Trending fonts are more conservative. The economic downturn triggered a fallout in the use of ultra-thin, euro, extended, graffiti and “hip” fonts. They implied a level of self indulgence that just didn’t play anymore. Today we see classic serifs and contemporary slab fonts in a fresh new light. There are many remarkable new san-serifs that are restrained, or just minor variations on old favorites. Like when things got rough, the old friends who stuck it out became that much more dear.
I don’t think there’s really a color trend I can identify. Metallics, pastels, mineral tones, fluorescents, complex neutrals, ultra-brights, greyscale and even camo—anything goes. Well, maybe not jewel tones, they do smell a little bit “off.”
Stock imagery has always been tricky. Very obvious, faux lifestyle images have felt cheesy for the last decade, and they still do. Candids are much better; average people not necessarily looking their best but having the right body language or expressions are far more effective than perfect lighting and makeup. Also inspiring are ultra-produced, high fashion and avant-garde photographs. They’re alluring, dreamlike and readily engage our eyes and minds. I’ve noticed an interesting uptrend in the use of “unique people” in advertising across all markets. Watch TV today and you might notice a lot of ads featuring amputees, tattoos and atypical body types. Classic models are getting a long overdue run for the money.
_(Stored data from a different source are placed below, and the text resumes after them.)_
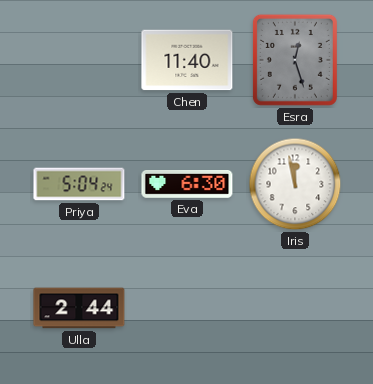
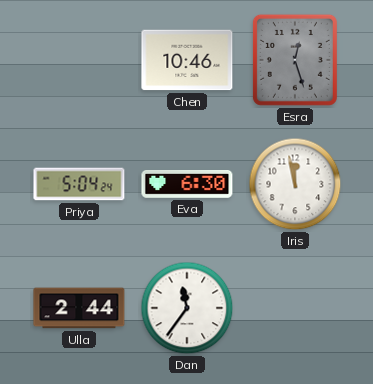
Chen: 11:40 -> 10:46
Dan: none -> 11:36
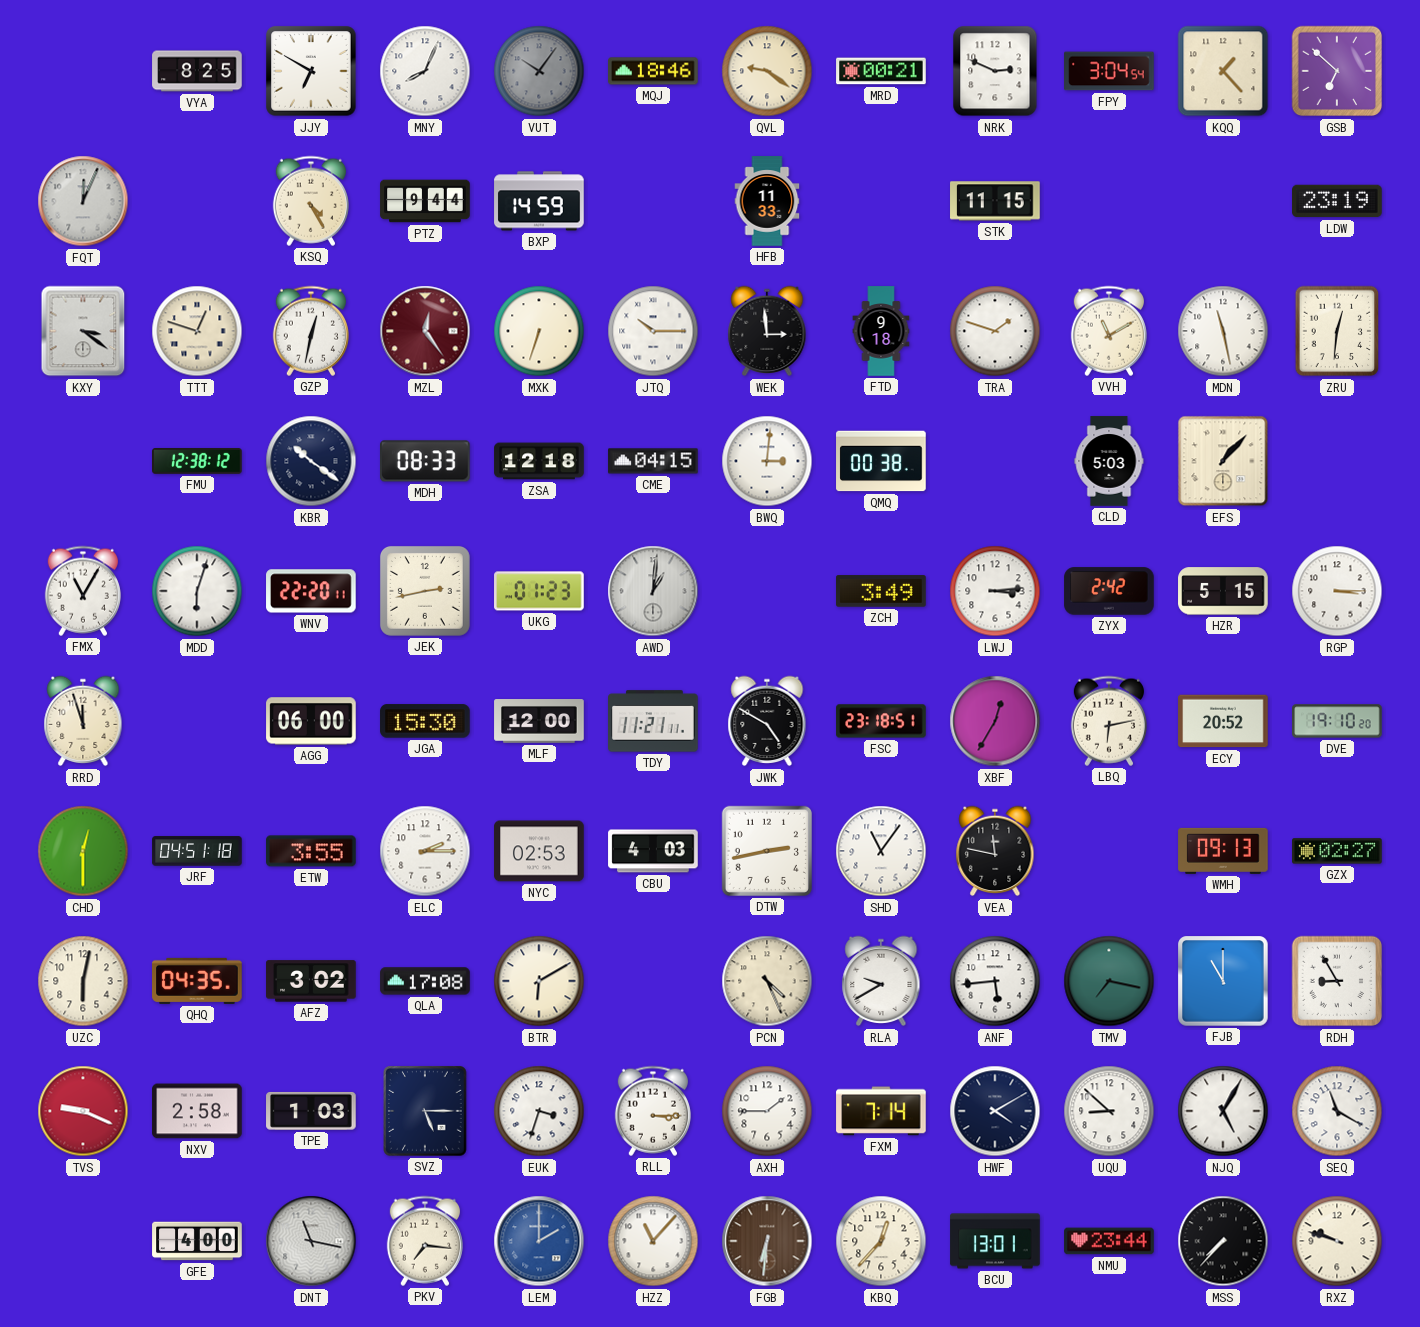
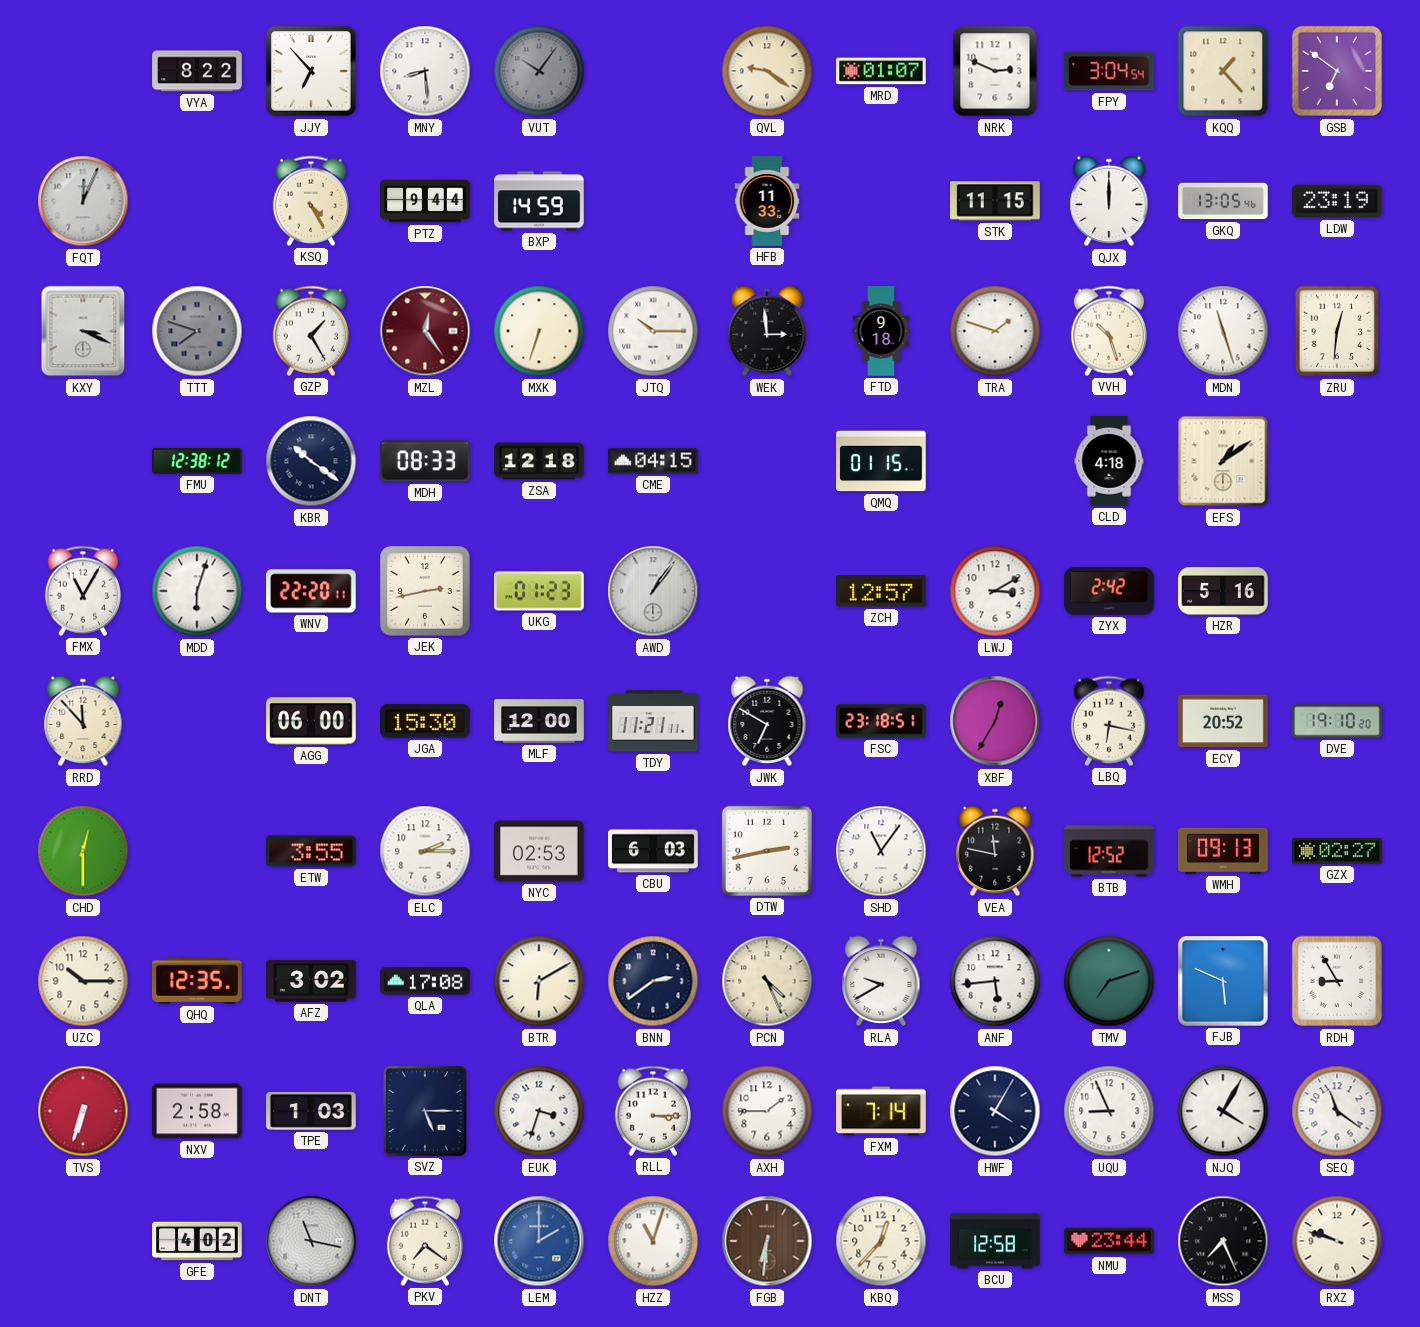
VYA: 8:25 -> 8:22
JJY: 6:50 -> 6:53
MNY: 8:04 -> 8:29
MQJ: 18:46 -> none
MRD: 00:21 -> 01:07
GSB: 6:52 -> 6:51
QJX: none -> 12:00
GKQ: none -> 13:05
KXY: 3:21 -> 3:19
TTT: 12:48 -> 7:48
TTT dial: cream -> grey
GZP: 12:32 -> 1:25
VVH: 11:10 -> 10:27
MDN: 11:28 -> 11:27
BWQ: 3:01 -> none
QMQ: 00:38 -> 01:15
CLD: 5:03 -> 4:18
EFS: 1:07 -> 1:09
AWD: 1:01 -> 1:06
ZCH: 3:49 -> 12:57
LWJ: 3:14 -> 3:10
HZR: 5:15 -> 5:16
RGP: 3:15 -> none
RRD: 11:57 -> 11:53
JWK: 4:50 -> 6:50
LBQ: 6:13 -> 6:17
JRF: 04:51 -> none
CBU: 4:03 -> 6:03
BTB: none -> 12:52
UZC: 6:02 -> 10:15
QHQ: 04:35 -> 12:35
BNN: none -> 2:39
TMV: 7:17 -> 7:12
FJB: 11:00 -> 5:49
TVS: 9:19 -> 6:33
HWF: 4:10 -> 4:05
UQU: 8:52 -> 8:56
NJQ: 5:05 -> 4:05
SEQ: 11:20 -> 11:21
GFE: 4:00 -> 4:02
PKV: 7:16 -> 7:21
HZZ: 11:07 -> 11:03
BCU: 13:01 -> 12:58
MSS: 7:37 -> 7:26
When you watched Madmen, did you ever wonder why the copywriters are in charge, telling the designers, photographers and even clients what to do? I don’t think it was as obvious to me before, but it’s true. The message is everything. Here’s the thing: the average American sees 5,000 ads a day, every single day. That makes us involuntary experts in filtering out bullshit. A message either works, or it falls flat on its face—there’s very little room between those two extremes. Some examples:
Coca-Cola: Open happiness.
Puh-leez. Talk about a bridge too far…
Subway: Eat Fresh.
Damn. This really kinda works. I’m feeling crunchy textures between my teeth and healthy flavors in my mouth.
Nike: Just do it.
Burger King: Have it your way.
Fail. I just don’t believe they care.
Pizza Hut: Taste freedom.
Are you kidding me? Fire your ad agency.
Motel 6: We’ll leave a light on for you.
Aww. That’s so sweet it makes me actually want to stay in your boring hotel.
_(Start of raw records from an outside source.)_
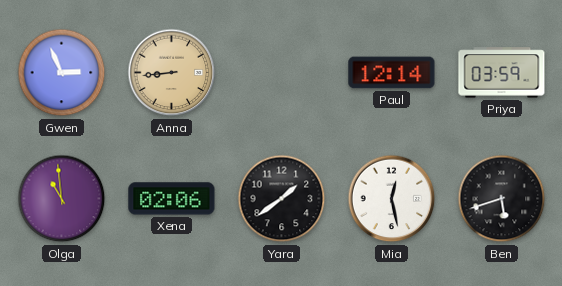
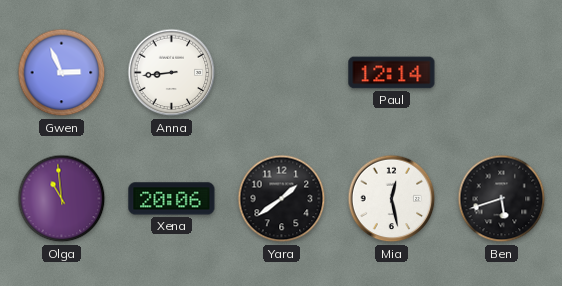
Anna dial: champagne -> white
Priya: 03:59 -> none
Xena: 02:06 -> 20:06
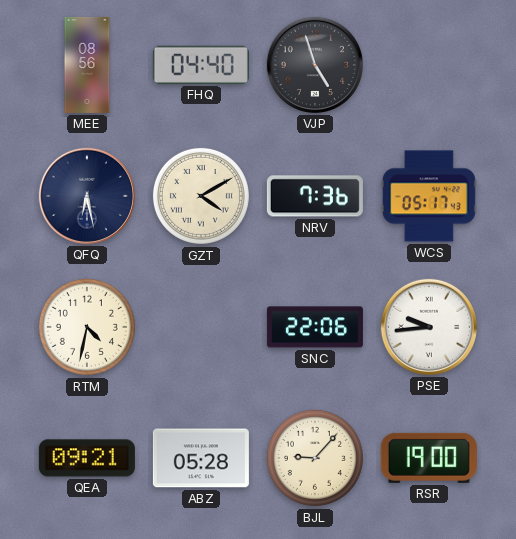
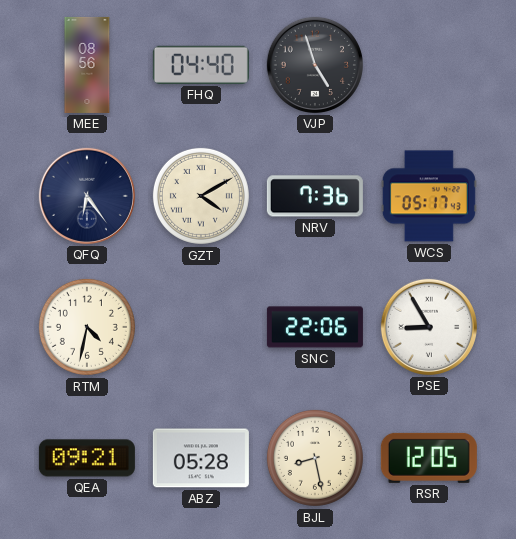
QFQ: 6:28 -> 6:24
PSE: 9:44 -> 8:55
BJL: 9:07 -> 8:28
RSR: 19:00 -> 12:05
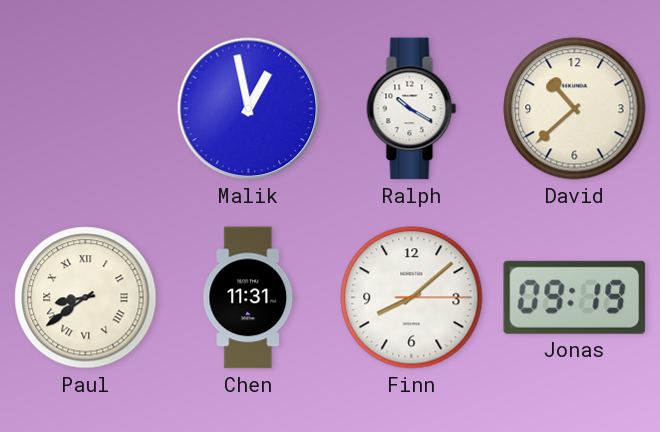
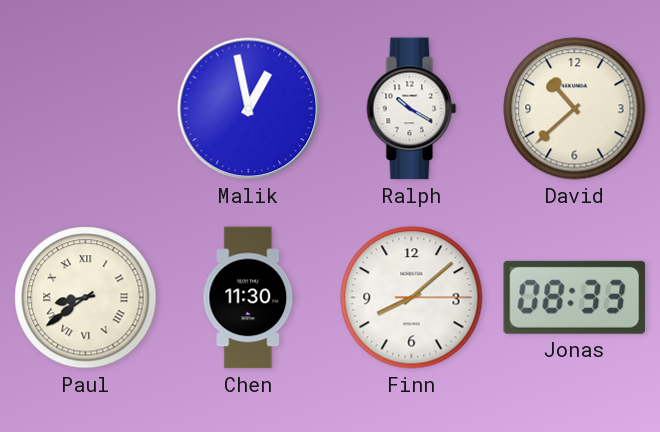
Chen: 11:31 -> 11:30
Jonas: 09:19 -> 08:33
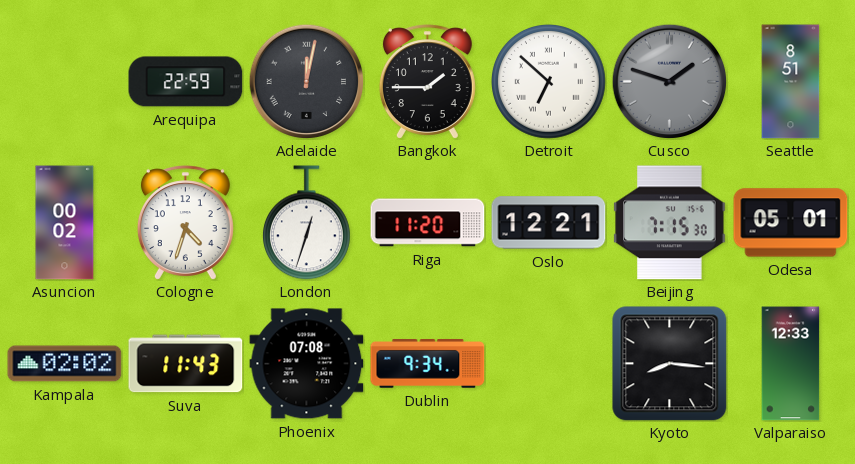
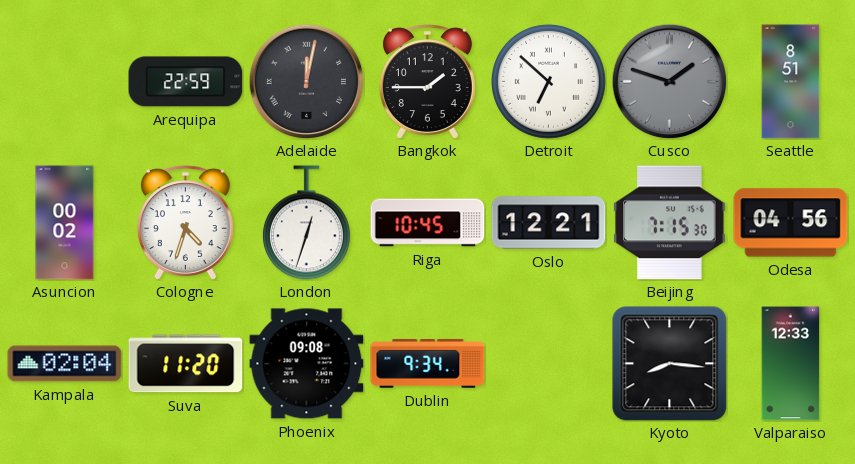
Riga: 11:20 -> 10:45
Odesa: 05:01 -> 04:56
Kampala: 02:02 -> 02:04
Suva: 11:43 -> 11:20
Phoenix: 07:08 -> 09:08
Subaru: Think. Feel. Drive.
Stop. Doing. That.
I could keep going, but you probably get the point. Heads-up business owners, customers need to believe what you’re saying. Lie to them at your own peril. Over-promise and fail. Speak platitudes and disappear into the background noise. Make them smile and get a second date, or say something smart to gain their respect—it’s all about connection.